This somewhat hurried blog refers primarily to a posting by Ian Fraser from last December; the best approach for those with time is to read that original post. Here I will just provide a few snippets from appearances in front of the UK Treasury Select Committee of a few regulators and former regulators, in a session about the government’s programme to scrap the Financial Services Authority and replace it with a Prudential Regulatory Authority and Financial Conduct Authority. Fraser:
“What disturbed me the most about the November 1 session was the regulators’ seeming nonchalance about criminality in the UK’s banking sector. At times, using the tortured and obfuscatory phraseology, the financial regulators almost seemed to want to pretend that criminality and fraud didn’t, or couldn’t exist in the domain they are supposed to police.”
And, more specifically:
The FSA executives told the MPs that they did not favor the drafting of any further criminal laws on the mismanagement of banks and financial institutions, beyond the existing powers to prosecute for fraud or deliberately mislead the market.
And according to the Hansard transcript of the session, the FSA’s Interim Managing Director Margaret Cole, when asked how many bankers were in prison for financial misconduct, said:
“None, because currently there isn’t a criminal offence that is pertinent to the behavior of bankers. Some may say it should be, but it is not a criminal offence to be incompetent.
. . . If there were to be a criminal offence relative to behavior of bankers and the running of banks, that would require new legislation.“
Just think about the implications of that. Fraser highlights another section:
My question for you, Mr Wheatley, is . . .would you support making certain actions into criminal offences? For example, reckless mismanagement of a financial institution.

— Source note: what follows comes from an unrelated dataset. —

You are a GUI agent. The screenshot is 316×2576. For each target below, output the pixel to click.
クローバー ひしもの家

Martin Wheatley: I think we have to be very careful about what we consider to be criminal actions.
He then goes into a lot of back-and-forth about this, and Fraser sums up the FSA’s ultimate position:
“Since ‘white collar’ crime is so hard and so expensive to prosecute (and risks showing up our earlier failures), there is little point in us even trying. We would obtain better results by simply vetting candidates for senior banking and City of London roles more thoroughly, and then offering the sanction of banning them from ever working in finance again if they “mismanage” their institutions.

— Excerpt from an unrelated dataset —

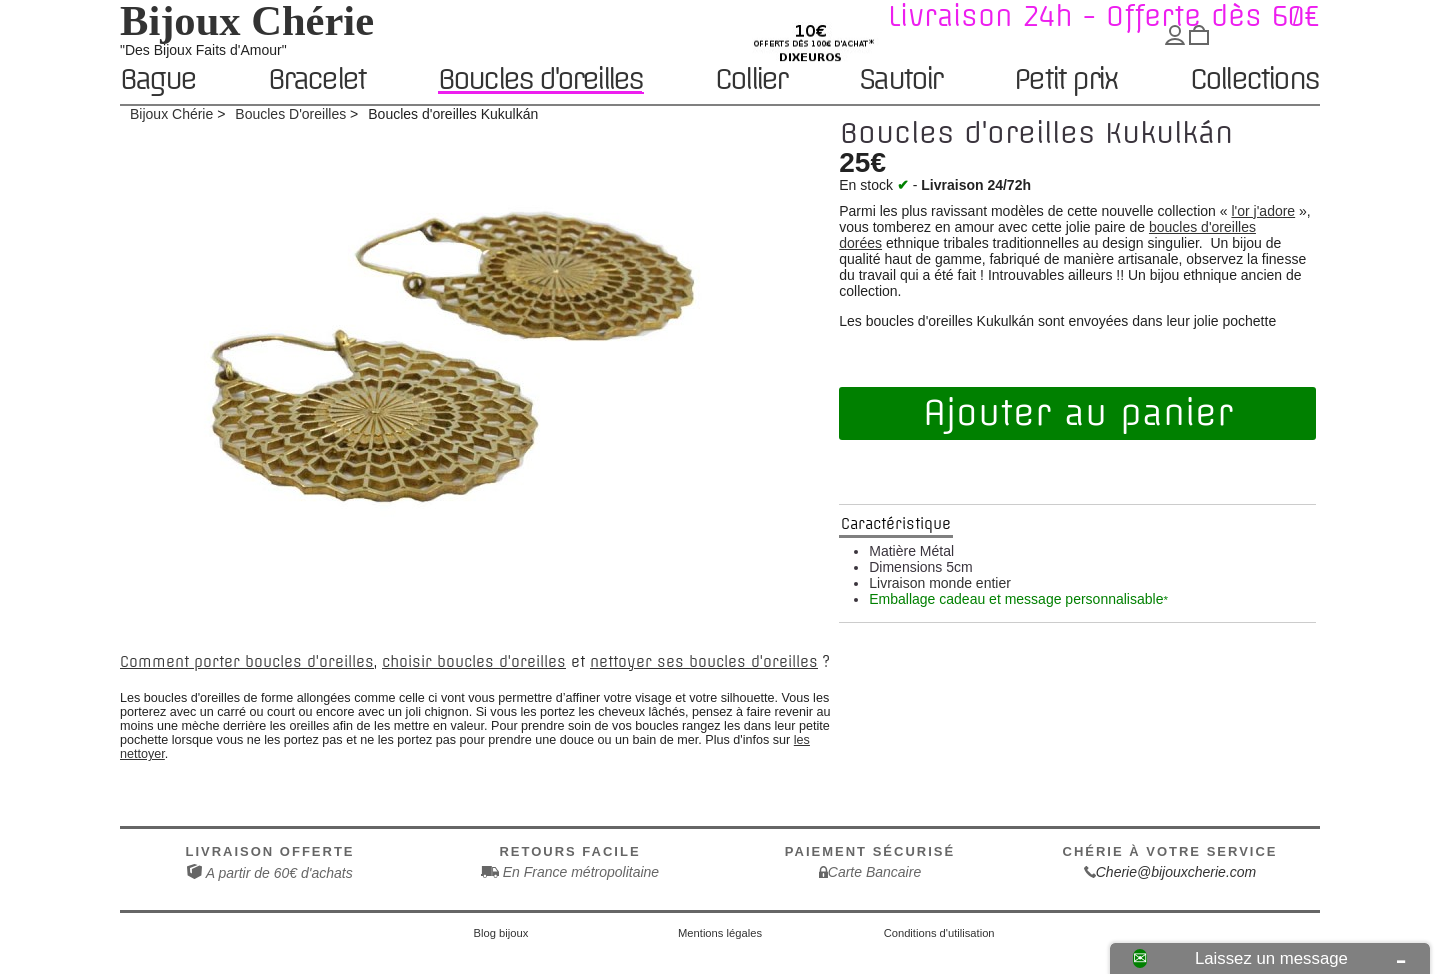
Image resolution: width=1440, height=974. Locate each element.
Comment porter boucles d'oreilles (247, 662)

And I came to that post by virtue of another one of Fraser’s, today, which asks how a flawed ideology — and the Big Four accountants — helped provide cover for an epidemic of financial crime. Which is also well worth reading. My short take-out from it:
The ‘Big Four’ accountancy firms Deloitte, Ernst & Young, KPMG and PWC, whose duties as auditors are supposed to be to the shareholders not to the management of a company, have been behind the creation of a “Gresham’s” dynamic. By this, I mean they have provided a cover for ‘white collar’ crime, in exchange for inflated audit fees (or what are increasingly being termed by the accountancy professor Prem Sikka and others as “bungs for silence”). If true this makes them dangerous institutions.